I've been there at 3 a.m. with both of my girls
When my baby was three weeks old, I sat on the bathroom floor and cried right along with her. I'd fed her. I'd burped her. I'd changed her. I'd checked every box from every baby book I owned, and she was still screaming. If that's where you are tonight, I want you to know two things: you are not failing, and this is the single most-Googled question new parents ask. You are in very, very good company.
The checklist I wish someone had handed me
Babies cry for a handful of repeatable reasons. I run this list in order every single time, because the obvious stuff is almost always the answer. Hungry, even if she just ate (growth spurts are real). Dirty or wet diaper. Too hot or too cold (more on this in a sec). Overtired — which is a beast and looks the opposite of what you'd expect. Overstimulated. Gas or a burp stuck halfway up. Or, the one nobody warns you about: she just needs to be held against your skin and ride it out with you.

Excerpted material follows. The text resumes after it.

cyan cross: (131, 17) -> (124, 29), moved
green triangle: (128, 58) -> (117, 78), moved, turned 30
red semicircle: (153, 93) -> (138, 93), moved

The temperature thing nobody tells you
The American Academy of Pediatrics is pretty direct about this one: overheating is a real safe-sleep risk and a really common reason a baby fights sleep and cries through the night. The rule I follow is one layer more than what I'm comfortable in. That's it. No heavy fleece sleepers in a 72-degree nursery. A breathable organic cotton swaddle or sleep sack does the work without trapping heat, which is exactly why we built the Snugababe the way we did.
The 5 S's, in plain English
Dr. Harvey Karp's five S's are the closest thing we have to a magic trick: Swaddle, Side or stomach position (only while you are holding her, never for sleep), Shush loudly, Swing or sway, and let her Suck on something safe. I lean on swaddle plus shush plus sway and it ends about 80 percent of the meltdowns in my house.

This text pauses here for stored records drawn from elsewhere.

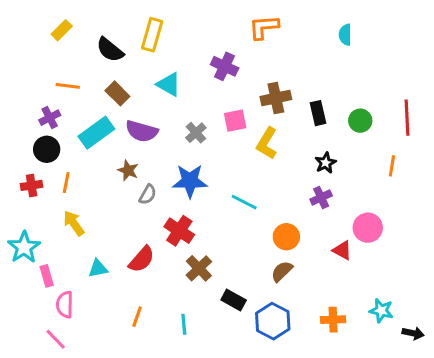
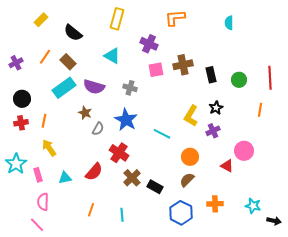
yellow rectangle: (152, 35) -> (117, 19), moved
orange line: (68, 86) -> (45, 57), turned -63
brown rectangle: (117, 93) -> (68, 62), moved
purple cross: (50, 118) -> (16, 63), moved
pink square: (235, 121) -> (156, 70), moved
gray cross: (196, 133) -> (130, 88), turned -32
yellow L-shape: (267, 143) -> (191, 116), moved
black circle: (47, 149) -> (22, 99), moved
blue star: (190, 181) -> (126, 120), turned 30
pink rectangle: (47, 276) -> (38, 175), moved
black rectangle: (234, 300) -> (155, 187), moved
orange cross: (333, 320) -> (215, 204), moved

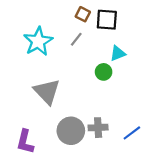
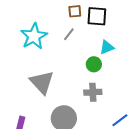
brown square: (83, 14) -> (75, 11), turned -32
gray cross: (98, 128) -> (93, 92), moved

When crying is not just crying
Per the AAP, call your pediatrician if your baby has a fever (any fever under 3 months is an emergency), if the cry sounds different than usual, if she's inconsolable for more than two hours, if she's not wetting diapers, or if your gut says something is off. Your gut is data. Use it.
What I want you to remember
You don't have to nail this on the first try. I have two girls, ran every soothing trick that exists, and I still sometimes just stand in the dark and rock and wait. That's parenting. The crying ends. The night ends. You're doing the work.